Элен, запрокинув голову, рассмеялась своим сердечным смехом, исходящим, казалось, из самых глубин ее души. Ральф даже не предполагал, насколько сильно ему не хватало этого легкого, искрящегося звука.
Натали позволила нижней губе Ральфа захлопнуться, когда он ввел их в кухню — самую солнечную комнату в доме в это время дня. Он заметил, как удивленно Элен оглядывается по сторонам, и понял, что она не была здесь давным-давно. Слишком давно. Сняв с кухонного стола фотографию Кэролайн, женщина внимательно разглядывала ее, в уголках губ Элен трепетала легкая улыбка.

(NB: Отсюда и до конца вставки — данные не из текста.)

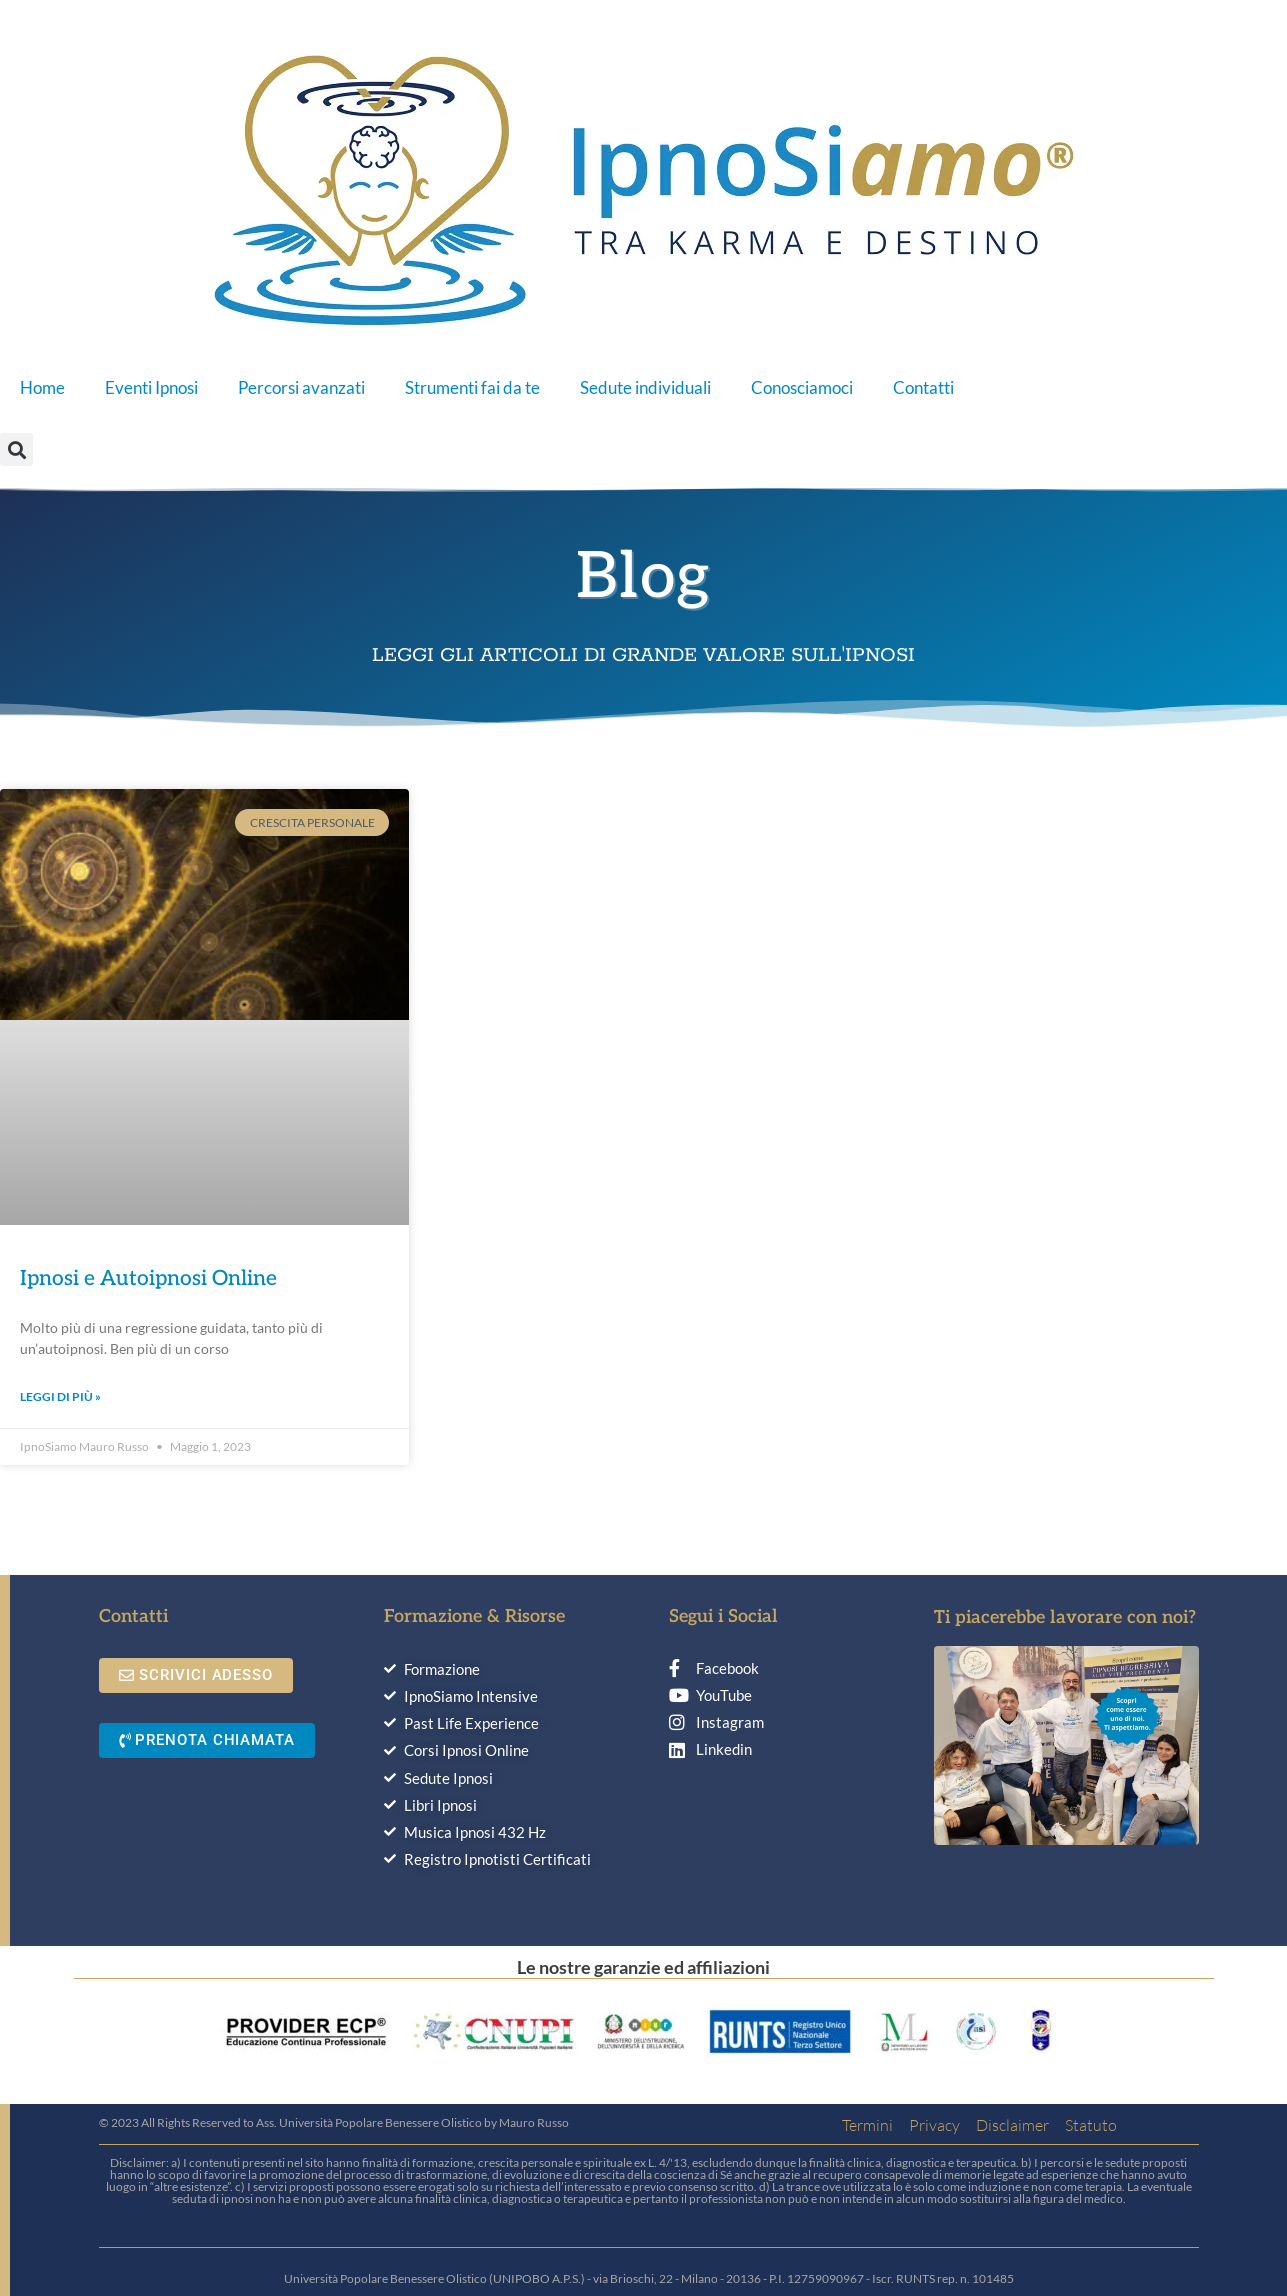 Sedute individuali (645, 387)
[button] (16, 449)
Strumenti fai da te (472, 387)
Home (42, 387)
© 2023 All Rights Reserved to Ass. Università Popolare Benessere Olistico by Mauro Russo (334, 2122)
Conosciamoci (802, 387)
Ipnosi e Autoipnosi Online (148, 1278)
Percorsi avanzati (301, 387)
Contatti (923, 387)
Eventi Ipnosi (151, 387)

Солнце осветило концы ее коротко подстриженных волос, как бы образуя нимб вокруг головы, и Ральф сделал внезапное открытие: он любил Элен в основном потому, что ее любила Кэролайн, — лишь им двоим удалось получить доступ в сокровенные глубины ума и сердца Кэролайн.
— Какой она была милой, — пробормотала Элен. — И такой красивой, правда, Ральф.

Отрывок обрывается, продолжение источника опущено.